The concept of informal habitat refers either to land and/or housing tenure (informal land-title) or the urban-environmental conditions for habitat development (urban informality)6. From this perspective, informality emerges when tenure or urban conditions do not adjust to the rules governing the access and occupation of land and housing. This leads us back to the legal provisions that regulate social relationships, the latter being territorially expressed in residential localization patterns and the predominant housing situation of different social segments. In this manner, informality is defined by “the way the relationship with the land and housing markets, as well as with the property system, is solved”7.

The poor or weak nature of the living conditions of the population involved should not be related to the notion of informal habitat, but rather should refer to the relationship between these conditions and the prevailing legal provisions at a specific period of time. For this reason, informality is inseparable from the regulatory intervention of the State, the latter fixing the boundaries between informality and formality. Such a limit varies over time and denotes, as in the case of all public policies, the correlation of forces among the different actors involved8. The situation of tenure reflects the relationship between certain habitat production processes with current urban regulations at a specific moment. In this sense, urban informality is “also mediated by political and social factors and political decisions that may guide or facilitate full urban insertion processes or reproduce fragmented and fragmentary logics”9

Consequently, the notion of informal habitat should not be confused with that of formal habitat, as they are approached from different analytical perspectives. In this case, while the first of these notions refers to legal provisions prevailing at a specific moment in time, the second concept makes reference to the different inhabiting manifestations of low-income segments within the region, that is to say, the relationship between ways of inhabiting and the social structure.

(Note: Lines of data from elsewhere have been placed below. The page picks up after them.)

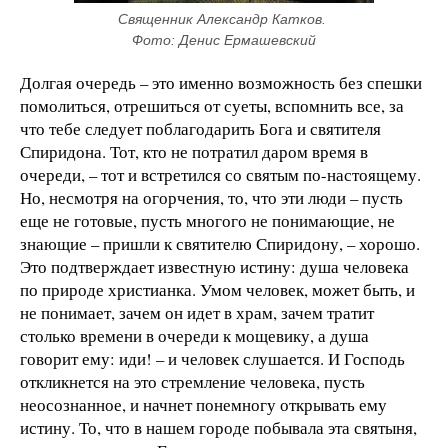
Священник Александр Катков. 
Фото: Денис Ермашевский
Долгая очередь – это именно возможность без спешки
помолиться, отрешиться от суеты, вспомнить все, за
что тебе следует поблагодарить Бога и святителя
Спиридона. Тот, кто не потратил даром время в
очереди, – тот и встретился со святым по-настоящему.
Но, несмотря на огорчения, то, что эти люди – пусть
еще не готовые, пусть многого не понимающие, не
знающие – пришли к святителю Спиридону, – хорошо.
Это подтверждает известную истину: душа человека
по природе христианка. Умом человек, может быть, и
не понимает, зачем он идет в храм, зачем тратит
столько времени в очереди к мощевику, а душа
говорит ему: иди! – и человек слушается. И Господь
откликнется на это стремление человека, пусть
неосознанное, и начнет понемногу открывать ему
истину. То, что в нашем городе побывала эта святыня,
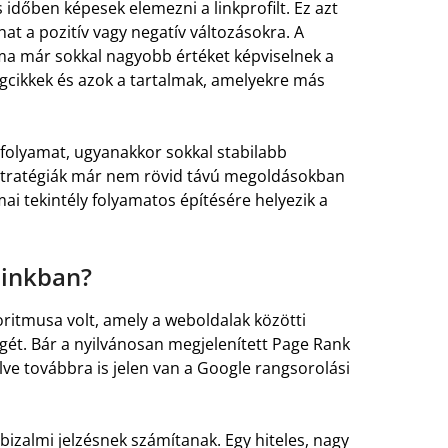
 időben képesek elemezni a linkprofilt. Ez azt
at a pozitív vagy negatív változásokra. A
ma már sokkal nagyobb értéket képviselnek a
cikkek és azok a tartalmak, amelyekre más
 folyamat, ugyanakkor sokkal stabilabb
stratégiák már nem rövid távú megoldásokban
i tekintély folyamatos építésére helyezik a
ainkban?
ritmusa volt, amely a weboldalak közötti
égét. Bár a nyilvánosan megjelenített Page Rank
lve továbbra is jelen van a Google rangsorolási
bizalmi jelzésnek számítanak. Egy hiteles, nagy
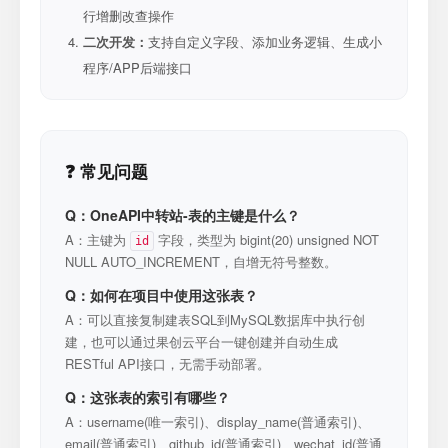
行增删改查操作
二次开发：
支持自定义字段、添加业务逻辑、生成小
程序/APP后端接口
❓ 常见问题
Q：OneAPI中转站-表的主键是什么？
A：主键为
字段，类型为 bigint(20) unsigned NOT
id
NULL AUTO_INCREMENT，自增无符号整数。
Q：如何在项目中使用这张表？
A：可以直接复制建表SQL到MySQL数据库中执行创
建，也可以通过果创云平台一键创建并自动生成
RESTful API接口，无需手动部署。
Q：这张表的索引有哪些？
A：username(唯一索引)、display_name(普通索引)、
email(普通索引)、github_id(普通索引)、wechat_id(普通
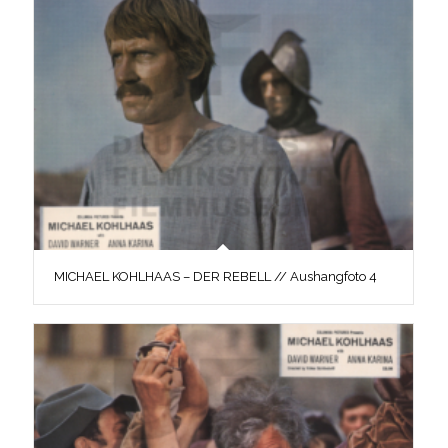
MICHAEL KOHLHAAS – DER REBELL // Aushangfoto 4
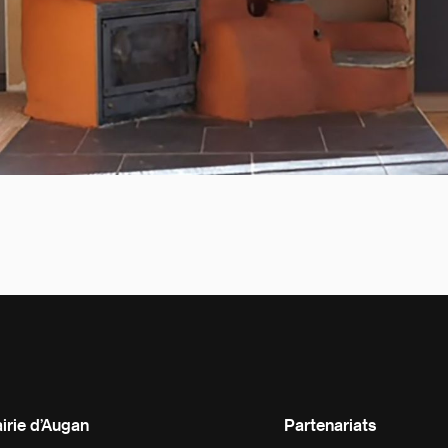
irie d’Augan
Partenariats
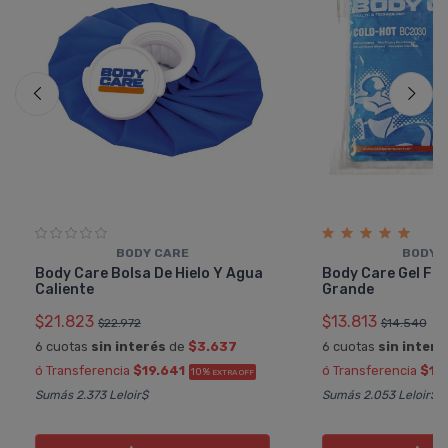
BODY CARE
BODY 
Body Care Bolsa De Hielo Y Agua
Body Care Gel Frí­
Caliente
Grande
$21.823
$13.813
$22.972
$14.540
6 cuotas
sin interés
de
$3.637
6 cuotas
sin interé
ó Transferencia
$19.641
ó Transferencia
$12
10%
EXTRA OFF
Sumás 2.373 Leloir$
Sumás 2.053 Leloir$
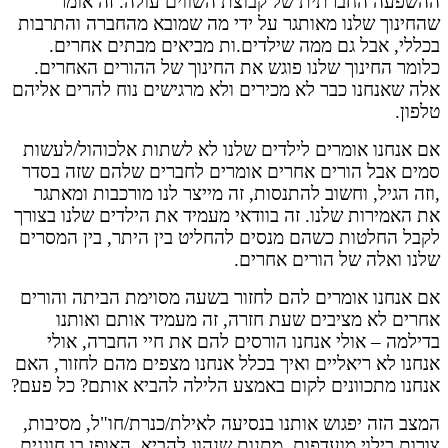
ההשפעה החברתית של קבוצת השווים עולה. זה אומר
שהחינוך שלנו מאותגר על ידי מה שמובא מהחברה והתרבות
בכללי, אבל גם ממה שילדים.ות מביאים מבתים אחרים.
כלומר החינוך שלנו פוגש את החינוך של ההורים האחרים.
אלה שאנחנו כבר לא מכירים ולא מרגישים נוח להרים אליהם
טלפון.
אם אנחנו אומרים לילדים שלנו לא לשתות אלכוהול/לעשות
סמים אבל הורים אחרים אומרים לחברים שלהם שזה בסדר
,וזה הגיל, וחשוב להתנסות, זה מייצר לנו מורכבות ומאתגר
את האמירות שלנו. זה בוודאי מעמיד את הילדים שלנו בצורך
לקבל החלטות כשהם מנסים להחליט בין היתר, בין המסרים
שלנו ואלה של הורים אחרים.
אם אנחנו אומרים להם לחזור בשעה מסוימת הביתה והורים
אחרים לא מציבים שעת חזרה, זה מעמיד אותם ואותנו
בדילמה – אולי אנחנו הורסים להם את חיי החברה, אולי
אנחנו לא ריאליים ואיך בכלל אנחנו מצפים מהם לחזור, האם
אנחנו מתכוונים לקום באמצע הלילה להביא אותם? כל פעם?
המצב הזה יפגוש אותנו בנסיעה לאילת/כנרת/חו"ל, מסיבות,
צורות בילוי מועדפות, מתנות שנהוג להביא, האופן בו חוגגים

It is important, then, not to juxtapose these two notions because it would be a mistake to label all popular habitat processes as informal. In the same vein, labeling all informal habitat processes as popular would be a mistake as well. There are also numerous variables in which informality serves the interest of well-off social groups that exceed the use and occupation of common spaces as in the case of Argentina, where gated communities concentrate mid-high and high segments.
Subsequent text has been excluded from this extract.